Assignment: Which lines in the data below contain the word "pesos"? Pull each of them out.

Supplied records:

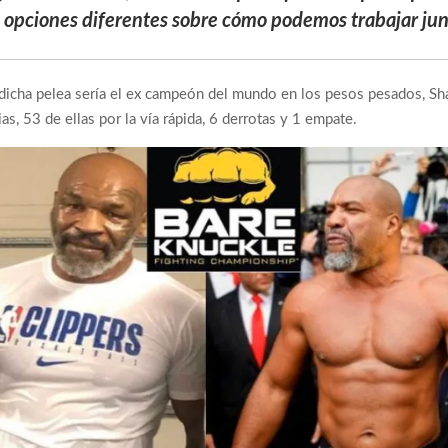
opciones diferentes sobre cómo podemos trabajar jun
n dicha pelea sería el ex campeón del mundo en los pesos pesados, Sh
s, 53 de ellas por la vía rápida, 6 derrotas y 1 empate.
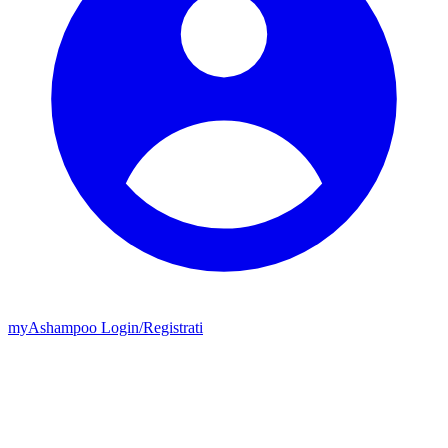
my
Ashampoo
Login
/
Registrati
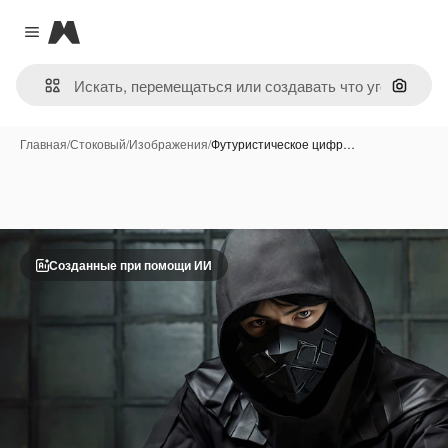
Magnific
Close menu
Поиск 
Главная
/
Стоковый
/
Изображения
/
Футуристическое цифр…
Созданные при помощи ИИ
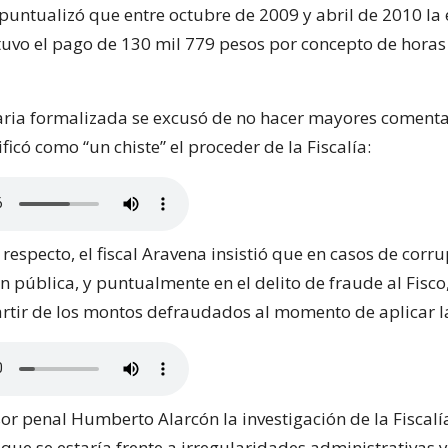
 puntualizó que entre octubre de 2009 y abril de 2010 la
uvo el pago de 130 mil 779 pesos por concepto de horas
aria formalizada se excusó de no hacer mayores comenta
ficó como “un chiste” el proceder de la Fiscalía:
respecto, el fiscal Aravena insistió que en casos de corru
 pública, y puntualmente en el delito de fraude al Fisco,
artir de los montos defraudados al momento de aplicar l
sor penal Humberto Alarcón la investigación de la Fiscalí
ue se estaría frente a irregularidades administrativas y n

Finished exercise:
n dicha pelea sería el ex campeón del mundo en los pesos pesados, Sh
uvo el pago de 130 mil 779 pesos por concepto de horas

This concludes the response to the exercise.